■ WHAT IS REQUIRED
Your answer should be every line of the entries that has the string "дарга" in it.

■ SUPPLIED INFORMATION
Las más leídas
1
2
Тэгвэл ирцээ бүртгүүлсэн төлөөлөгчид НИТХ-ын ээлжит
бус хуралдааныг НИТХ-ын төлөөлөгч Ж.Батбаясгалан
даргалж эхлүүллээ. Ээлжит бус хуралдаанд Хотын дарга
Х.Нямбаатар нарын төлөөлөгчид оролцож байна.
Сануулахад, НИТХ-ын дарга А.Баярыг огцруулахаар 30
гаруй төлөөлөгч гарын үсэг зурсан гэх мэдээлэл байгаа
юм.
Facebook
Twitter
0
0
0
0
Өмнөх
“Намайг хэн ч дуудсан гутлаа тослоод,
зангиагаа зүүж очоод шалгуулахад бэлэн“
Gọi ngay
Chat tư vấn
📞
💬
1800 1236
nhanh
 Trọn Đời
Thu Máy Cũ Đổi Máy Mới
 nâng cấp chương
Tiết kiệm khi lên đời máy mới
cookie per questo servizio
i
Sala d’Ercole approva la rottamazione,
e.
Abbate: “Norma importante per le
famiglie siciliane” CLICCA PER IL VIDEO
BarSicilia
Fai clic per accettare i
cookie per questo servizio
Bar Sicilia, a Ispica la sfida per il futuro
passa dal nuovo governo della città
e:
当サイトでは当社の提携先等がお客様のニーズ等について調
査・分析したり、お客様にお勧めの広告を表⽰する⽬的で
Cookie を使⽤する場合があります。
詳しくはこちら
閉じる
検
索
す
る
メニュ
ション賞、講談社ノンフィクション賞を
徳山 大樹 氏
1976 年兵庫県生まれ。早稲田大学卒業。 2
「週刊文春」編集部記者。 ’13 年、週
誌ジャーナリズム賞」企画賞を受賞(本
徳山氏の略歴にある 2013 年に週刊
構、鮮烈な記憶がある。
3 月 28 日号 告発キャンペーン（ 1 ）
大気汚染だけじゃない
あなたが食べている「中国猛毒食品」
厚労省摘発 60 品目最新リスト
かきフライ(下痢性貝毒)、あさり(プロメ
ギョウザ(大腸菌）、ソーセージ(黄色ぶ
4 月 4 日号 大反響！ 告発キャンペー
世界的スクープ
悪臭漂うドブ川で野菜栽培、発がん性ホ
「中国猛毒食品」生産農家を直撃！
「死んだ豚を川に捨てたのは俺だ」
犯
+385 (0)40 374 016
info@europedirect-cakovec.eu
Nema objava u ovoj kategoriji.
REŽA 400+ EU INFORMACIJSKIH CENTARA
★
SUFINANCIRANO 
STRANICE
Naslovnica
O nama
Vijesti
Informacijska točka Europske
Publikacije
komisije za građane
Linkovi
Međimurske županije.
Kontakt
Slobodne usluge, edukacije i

■ EXPECTED ANSWER
даргалж эхлүүллээ. Ээлжит бус хуралдаанд Хотын дарга
Сануулахад, НИТХ-ын дарга А.Баярыг огцруулахаар 30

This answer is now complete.